It's only a problem if you want it to run "natively" without any Linux components, which would render most of the ecosystem useless to you - it is my impression that the porters were originally trying port not just the CLI tool but also the container runtime. Every other non-Linux platform with Docker support doesn't port the runtime, it ports the CLI tool and runs the runtime in a VM - this may be because the effort was done by the folks behind Docker...The problem with that is that Docker relies on Linux only kernel features like name spaces (were supposed to be introduced in FreeBSD 12, did that happen?) or control groups. So in order to get it running you've got to rewrite these portions of docker to work differently, but do the same.

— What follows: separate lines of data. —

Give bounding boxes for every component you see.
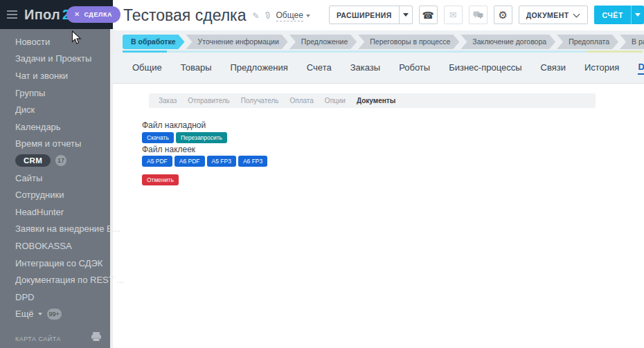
stage-chip-in-work[interactable]: В работе: [620, 35, 644, 49]
tab-dpd[interactable]: DPD: [638, 62, 644, 75]
sidebar-item-robokassa[interactable]: ROBOKASSA: [0, 237, 110, 255]
sidebar-item-news[interactable]: Новости: [0, 33, 110, 51]
phone-icon: ☎: [422, 10, 433, 20]
sitemap-link[interactable]: КАРТА САЙТА: [15, 336, 61, 342]
email-button[interactable]: ✉: [444, 6, 463, 24]
scope-dropdown[interactable]: Общее: [276, 10, 303, 21]
chevron-down-icon: [573, 10, 580, 17]
envelope-icon: ✉: [449, 10, 457, 19]
more-label: Ещё: [15, 309, 34, 319]
extensions-label: РАСШИРЕНИЯ: [330, 11, 399, 19]
extensions-button[interactable]: РАСШИРЕНИЯ: [329, 6, 413, 24]
stage-chip-prepayment[interactable]: Предоплата: [557, 35, 618, 49]
tab-relations[interactable]: Связи: [541, 62, 566, 74]
stage-chip-contract[interactable]: Заключение договора: [460, 35, 555, 49]
labels-file-label: Файл наклеек: [142, 145, 195, 154]
crm-pill: CRM: [15, 154, 51, 167]
download-button[interactable]: Скачать: [142, 132, 174, 143]
chevron-down-icon: [38, 313, 42, 315]
dpd-subtabs: Заказ Отправитель Получатель Оплата Опци…: [149, 93, 596, 108]
extensions-caret-button[interactable]: [400, 6, 412, 24]
tab-invoices[interactable]: Счета: [307, 62, 332, 74]
chevron-down-icon: [635, 13, 641, 17]
sidebar-item-tasks[interactable]: Задачи и Проекты: [0, 51, 110, 68]
subtab-order[interactable]: Заказ: [159, 97, 177, 104]
subtab-payment[interactable]: Оплата: [289, 97, 313, 104]
stage-progress-strip: [123, 51, 643, 53]
subtab-documents[interactable]: Документы: [357, 97, 395, 104]
document-button[interactable]: ДОКУМЕНТ: [519, 6, 589, 24]
sidebar-item-rest-docs[interactable]: Документация по REST ...: [0, 271, 110, 289]
header-toolbar: РАСШИРЕНИЯ ☎ ✉ ⚙ ДОКУМЕНТ СЧЁТ: [329, 6, 644, 24]
sidebar: Новости Задачи и Проекты Чат и звонки Гр…: [0, 29, 110, 348]
chevron-down-icon[interactable]: [306, 15, 310, 17]
deal-stage-bar: В обработке Уточнение информации Предлож…: [113, 30, 644, 53]
stage-chip-proposal[interactable]: Предложение: [289, 35, 357, 49]
sidebar-item-implementation-requests[interactable]: Заявки на внедрение Б...: [0, 221, 110, 238]
sidebar-item-dpd[interactable]: DPD: [0, 289, 110, 306]
page-title: Тестовая сделка: [123, 6, 246, 25]
more-counter-badge: 99+: [47, 309, 62, 320]
invoice-label: СЧЁТ: [594, 11, 631, 19]
tab-quotes[interactable]: Предложения: [230, 62, 287, 74]
menu-hamburger-icon[interactable]: [7, 10, 17, 19]
tab-robots[interactable]: Роботы: [399, 62, 430, 74]
label-a6-fp3-button[interactable]: A6 FP3: [238, 156, 267, 167]
invoice-caret-button[interactable]: [632, 6, 644, 24]
gear-icon: ⚙: [498, 10, 507, 20]
label-a6-pdf-button[interactable]: A6 PDF: [175, 156, 205, 167]
rerequest-button[interactable]: Перезапросить: [176, 132, 227, 143]
deal-tab-label: СДЕЛКА: [84, 11, 112, 18]
call-button[interactable]: ☎: [419, 6, 438, 24]
tab-orders[interactable]: Заказы: [350, 62, 380, 74]
printer-icon[interactable]: [91, 332, 102, 345]
tab-products[interactable]: Товары: [181, 62, 212, 74]
sidebar-item-calendar[interactable]: Календарь: [0, 118, 110, 136]
document-label: ДОКУМЕНТ: [519, 11, 571, 19]
sidebar-item-headhunter[interactable]: HeadHunter: [0, 203, 110, 221]
logo-text: Ипол: [24, 7, 60, 22]
sidebar-item-groups[interactable]: Группы: [0, 84, 110, 102]
label-a5-fp3-button[interactable]: A5 FP3: [207, 156, 236, 167]
tab-history[interactable]: История: [584, 62, 619, 74]
main-header: Тестовая сделка ✎ Общее РАСШИРЕНИЯ ☎ ✉: [113, 0, 644, 30]
settings-button[interactable]: ⚙: [494, 6, 512, 24]
close-icon[interactable]: ✕: [74, 11, 80, 18]
invoice-file-label: Файл накладной: [142, 120, 206, 130]
chat-button[interactable]: [469, 6, 488, 24]
subtab-options[interactable]: Опции: [325, 97, 346, 104]
chat-bubbles-icon: [473, 11, 483, 19]
label-a5-pdf-button[interactable]: A5 PDF: [142, 156, 172, 167]
sidebar-item-cdek[interactable]: Интеграция со СДЭК: [0, 255, 110, 272]
sidebar-item-disk[interactable]: Диск: [0, 101, 110, 118]
paperclip-icon[interactable]: [264, 11, 271, 20]
sidebar-item-sites[interactable]: Сайты: [0, 170, 110, 187]
deal-tabs: Общие Товары Предложения Счета Заказы Ро…: [113, 53, 644, 84]
deal-tab-pill[interactable]: ✕ СДЕЛКА: [66, 6, 120, 23]
sidebar-item-chat[interactable]: Чат и звонки: [0, 67, 110, 84]
tab-general[interactable]: Общие: [132, 62, 162, 74]
crm-counter-badge: 17: [55, 155, 66, 166]
tab-business-processes[interactable]: Бизнес-процессы: [449, 62, 521, 74]
invoice-button[interactable]: СЧЁТ: [594, 6, 644, 24]
subtab-receiver[interactable]: Получатель: [241, 97, 279, 104]
sidebar-item-crm[interactable]: CRM 17: [0, 152, 110, 170]
stage-chip-clarification[interactable]: Уточнение информации: [186, 35, 288, 49]
subtab-sender[interactable]: Отправитель: [188, 97, 230, 104]
sidebar-item-time-reports[interactable]: Время и отчеты: [0, 136, 110, 153]
cancel-button[interactable]: Отменить: [142, 174, 179, 185]
edit-pencil-icon[interactable]: ✎: [252, 11, 259, 21]
sidebar-item-more[interactable]: Ещё 99+: [0, 306, 110, 323]
stage-chip-in-processing[interactable]: В обработке: [123, 35, 185, 49]
stage-chip-negotiations[interactable]: Переговоры в процессе: [358, 35, 459, 49]
sidebar-item-employees[interactable]: Сотрудники: [0, 186, 110, 203]
chevron-down-icon: [403, 13, 409, 17]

The Docker CLI tool (i.e. sysutils/docker, which is (aside from patches) the same Docker CLI tool I have on my work Mac and my personal Linux desktop) does not require Linux only kernel features like name spaces. It just requires the configuration to talk to the Docker daemon which could be running on a local Linux VM or a remote Linux host.
A while ago I mostly got colima running on FreeBSD, it's basically some wrapper around qemu that creates a VM that runs the Docker daemon. The bit that stopped me going any further was how old sysutils/docker was and how much patching was required. If sysutils/docker was up-to-date and worked then I think those that wanted it could have Docker on FreeBSD in the same way that macOS and Windows has Docker.
And I keep saying Docker but mean to say "Linux container", because Docker is just a particular implementation these days.
Slightly off topic, but personally I'm quite excited to see where the runj project goes.